S'avançant vers l'homme, Joséphine dégaina une dague coincée dans son étui, soigneusement dissimulée sous son corset qu'elle pointa alors sous sa gorge.

- Et moi qui pensais que toutes vos armes avaient été déposées...Quelle triste image ai-je là ?

- La dernière personne qui m'a retenue captive dans un endroit a fini par perdre la vie, désirez-vous connaître le même sort vieil homme ?

- Vous avez en vous le même feu qui brûla jadis en votre mère. Il n'y a aucun doute là-dessus. Vous êtes bien une Princesse du désert, que vous le vouliez ou non.

Aux yeux d'Amir, Joséphine n'avait jamais été aussi belle et aussi dangereuse. Cette impression qu'elle donnait de pouvoir abattre le monde si elle le désirait était pour lui source d'admiration car il n'y a encore pas si longtemps, il la voyait si jeune et si chétive. Mais voilà qu'elle le désarma à bien des égards, et ce, même lors de leur échange musclé et armé. Sa détermination et ses convictions faisaient d'elle la femme la plus redoutable qu'il n'avait jamais connue jusqu'à présent.

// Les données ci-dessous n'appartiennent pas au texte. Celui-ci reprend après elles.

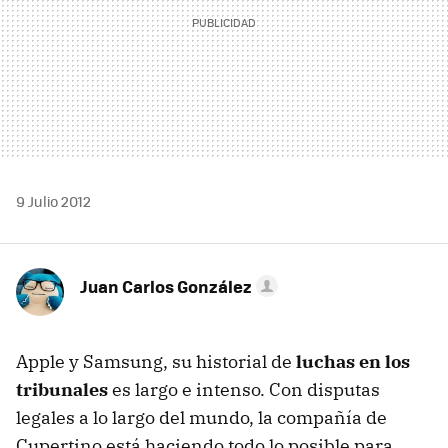
9 Julio 2012
Juan Carlos González
Apple y Samsung, su historial de
luchas en los
tribunales
es largo e intenso. Con disputas
legales a lo largo del mundo, la compañía de
Cupertino está haciendo todo lo posible para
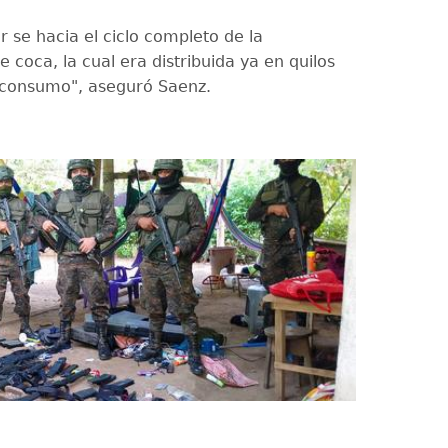
r se hacia el ciclo completo de la
 coca, la cual era distribuida ya en quilos
u consumo", aseguró Saenz.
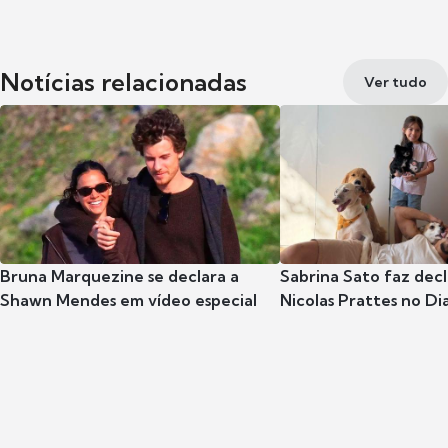
Notícias relacionadas
Ver tudo
Bruna Marquezine se declara a
Sabrina Sato faz dec
Shawn Mendes em vídeo especial
Nicolas Prattes no Dia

Mais le danger, à force d'être trop chatouillé, pouvait provoquer bien des ennuis, et cela, Joséphine l'ignorait grandement.

Elle ignorait que cette arme qu'elle pointait sans penser aux conséquences, les conduirait tous vers une triste et funeste journée.

- Toujours est-il que je n'aurai votre attention qu'à l'instant où vous verrez notre invité. Veuillez accompagner Son Altesse jusqu'aux quartiers de ce dernier, ordonna le vieil homme.

Abaissant son arme, Joséphine garda cette dernière dans sa main avant d'être promptement escortée, disparaissant ainsi du champ de vision et de la portée d'Amir et de Lucien restés et laissés sur place.

- Peut-être sera-t-elle plus prompt à m'écouter après cela ? suggéra-t-il dans un sourire en coin, Je pense qu'elle le sera...En effet.